PROBLEM TO WORK ON ▸
Below are several entries. Transcribe exactly those lines that fall from the one with "связаны с нелегальной" through the one with "Теневой сектор производит", end lines included.

PROVIDED MATERIAL ▸
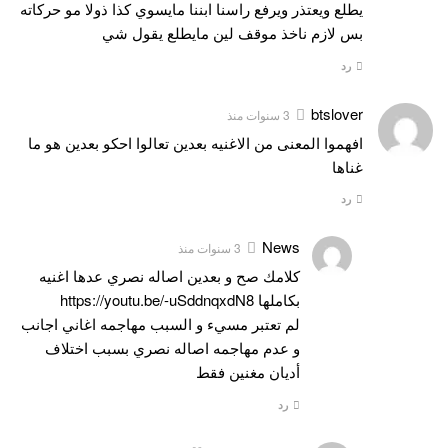
يطلع ويعتذر ويرفع راسنا ابننا مايسوي كذا ذولا مو حركاته
بس لازم ناخذ موقف لين مايطلع يقول شي
رد
btslover
3 سنوات منذ
افهموا المعنى من الاغنيه بعدين تعالوا احكو بعدين هو ما
غناها
رد
News
3 سنوات منذ
كلامك صح و بعدين اصاله نصري عدها اغنيه
بكاملها
https://youtu.be/-uSddnqxdN8
لم تعتبر مسيء و السبب مهاجمه اغاني اجانب
و عدم مهاجمه اصاله نصري بسبب اختلاف
أديان مغنين فقط
رد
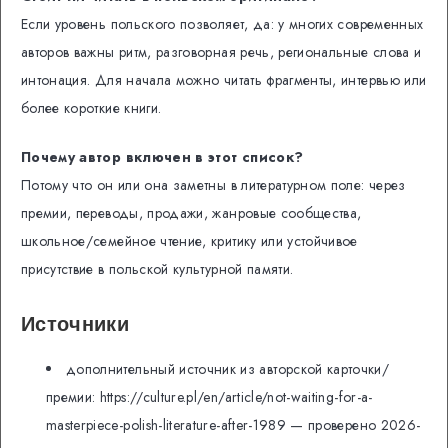
Если уровень польского позволяет, да: у многих современных
авторов важны ритм, разговорная речь, региональные слова и
интонация. Для начала можно читать фрагменты, интервью или
более короткие книги.
Почему автор включен в этот список?
Потому что он или она заметны в литературном поле: через
премии, переводы, продажи, жанровые сообщества,
школьное/семейное чтение, критику или устойчивое
присутствие в польской культурной памяти.
Источники
дополнительный источник из авторской карточки/
премии: https://culture.pl/en/article/not-waiting-for-a-
masterpiece-polish-literature-after-1989 — проверено 2026-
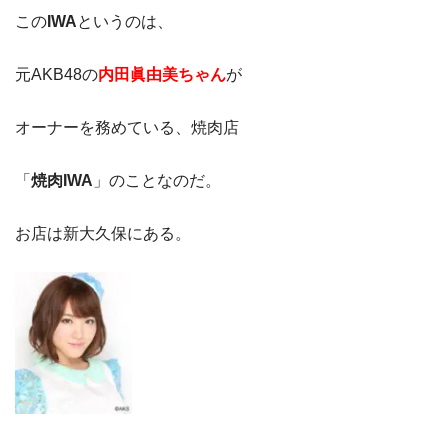
この
IWA
というのは、
元AKB48の
内田眞由美ちゃん
が
オーナーを務めている、焼肉店
「
焼肉IWA
」のことなのだ。
お店は新大久保にある。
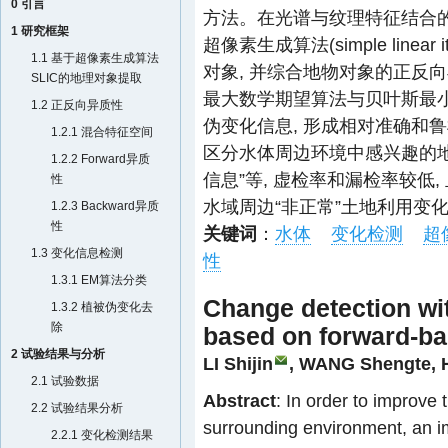
0 引言
方法。在光谱与纹理特征结合的
1 研究框架
超像素生成算法(simple linear i
1.1 基于超像素生成算法
对象, 并综合地物对象的正反
SLIC的地理对象提取
最大数学期望算法与贝叶斯最小
1.2 正反向异质性
伪变化信息, 形成相对准确和
1.2.1 混合特征空间
区分水体周边环境中感兴趣的
1.2.2 Forward异质
信息”等, 虚检率和漏检率较低,
性
水域周边“非正常”土地利用变
1.2.3 Backward异质
性
关键词
：
水体
变化检测
超
1.3 变化信息检测
性
1.3.1 EM算法分类
Change detection wi
1.3.2 植被伪变化去
除
based on forward-ba
2 试验结果与分析
LI Shijin
,
WANG Shengte
,
2.1 试验数据
Abstract
: In order to improve
2.2 试验结果分析
surrounding environment, an 
2.2.1 变化检测结果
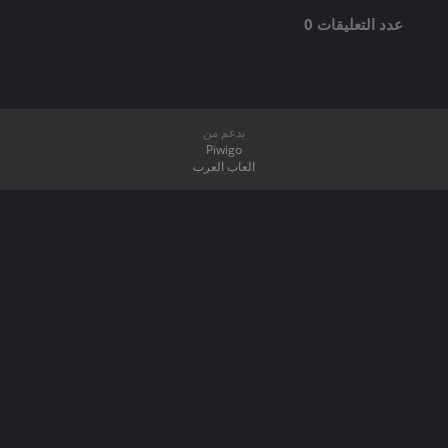
عدد التعليقات 0
بدعم من
Piwigo
العاب العرب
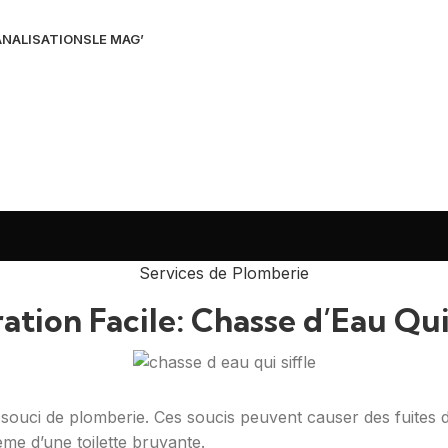
NALISATIONS
LE MAG’
Services de Plomberie
ation Facile: Chasse d’Eau Qui 
n souci de plomberie. Ces soucis peuvent causer des fuites d
ème d’une toilette bruyante.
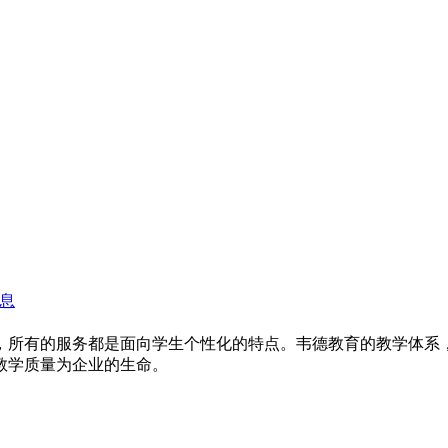
，所有的服务都是面向学生个性化的特点。韦德教育的教学体系
教学质量为企业的生命。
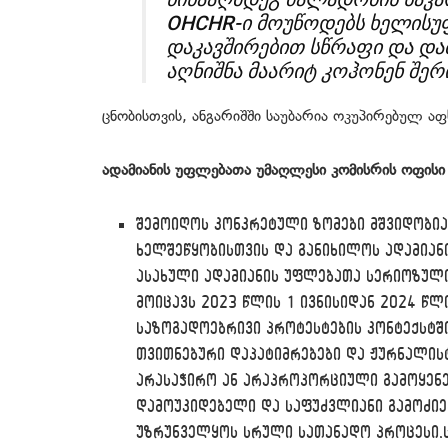
OHCHR-ი მოუწოდებს ხელისუ
დაკავშირებით სწრაფი და და
აღნიშნა მაარიტ კოჰონენ შერ
ცნობისთვის, ანგარიშში საუბარია ოკუპირებულ ა
ადამიანის უფლებათა უმაღლესი კომისრის ოფის
შემოიღოს კონკრეტული ზომები მშვიდობია
ხელშეწყობისთვის და განიხილოს ადამიან
ასახული ადამიანის უფლებათა სერიოზული
მოიცავს 2023 წლის 1 ივნისიდან 2024 წლ
საზოგადოებრივი პროტესტების კონტექსტშ
თვითნებური დაპატიმრებები და ჟურნალისტ
არასაჭირო ან არაპროპორციული გამოყენე
დამოუკიდებელი და საფუძვლიანი გამოძიე
უზრუნველყოს სრული სათანადო პროცესი,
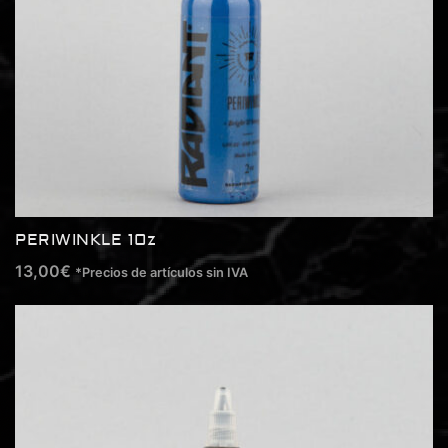
PERIWINKLE 1Oz
13,00
€
*Precios de artículos sin IVA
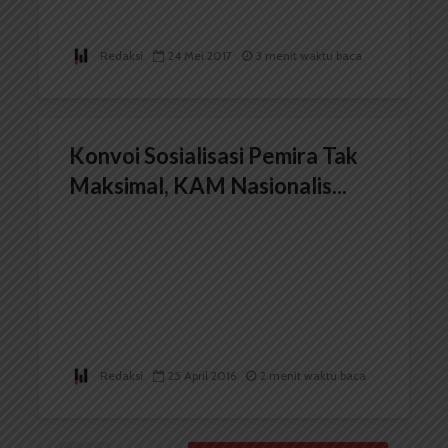
Redaksi
24 Mei 2017
3 menit waktu baca
Konvoi Sosialisasi Pemira Tak
Maksimal, KAM Nasionalis...
Redaksi
25 April 2016
2 menit waktu baca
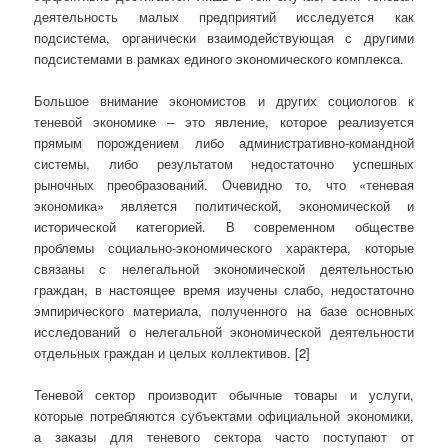
деятельность малых предприятий исследуется как
подсистема, органически взаимодействующая с другими
подсистемами в рамках единого экономического комплекса.
Большое внимание экономистов и других социологов к
теневой экономике – это явление, которое реализуется
прямым порождением либо административно-командной
системы, либо результатом недостаточно успешных
рыночных преобразований. Очевидно то, что «теневая
экономика» является политической, экономической и
исторической категорией. В современном обществе
проблемы социально-экономического характера, которые
связаны с нелегальной экономической деятельностью
граждан, в настоящее время изучены слабо, недостаточно
эмпирического материала, полученного на базе основных
исследований о нелегальной экономической деятельности
отдельных граждан и целых коллективов. [2]
Теневой сектор производит обычные товары и услуги,
которые потребляются субъектами официальной экономики,
а заказы для теневого сектора часто поступают от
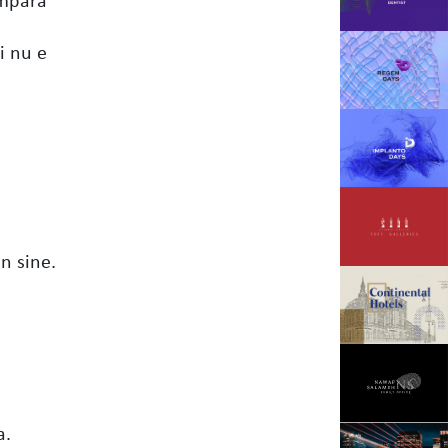
i nu e
n sine.
a.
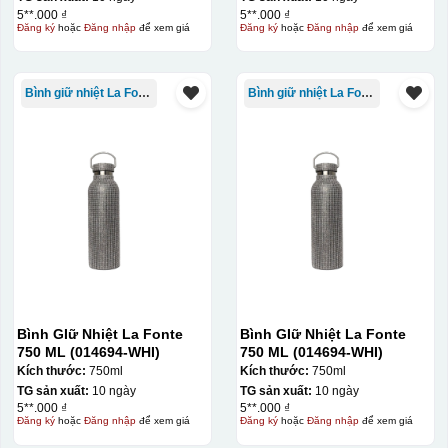
5**.000 ₫
5**.000 ₫
Đăng ký
hoặc
Đăng nhập
để xem giá
Đăng ký
hoặc
Đăng nhập
để xem giá
Bình giữ nhiệt La Fonte
Bình giữ nhiệt La Fonte
Chén sau khi được dán xong (chưa nung)
Bình GIữ Nhiệt La Fonte
Bình GIữ Nhiệt La Fonte
750 ML (014694-WHI)
750 ML (014694-WHI)
Kích thước:
750ml
Kích thước:
750ml
TG sản xuất:
10 ngày
TG sản xuất:
10 ngày
5**.000 ₫
5**.000 ₫
Đăng ký
hoặc
Đăng nhập
để xem giá
Đăng ký
hoặc
Đăng nhập
để xem giá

ANSWER TO THIS EXERCISE ▸
связаны с нелегальной экономической деятельностью
граждан, в настоящее время изучены слабо, недостаточно
эмпирического материала, полученного на базе основных
исследований о нелегальной экономической деятельности
отдельных граждан и целых коллективов. [2]
Теневой сектор производит обычные товары и услуги,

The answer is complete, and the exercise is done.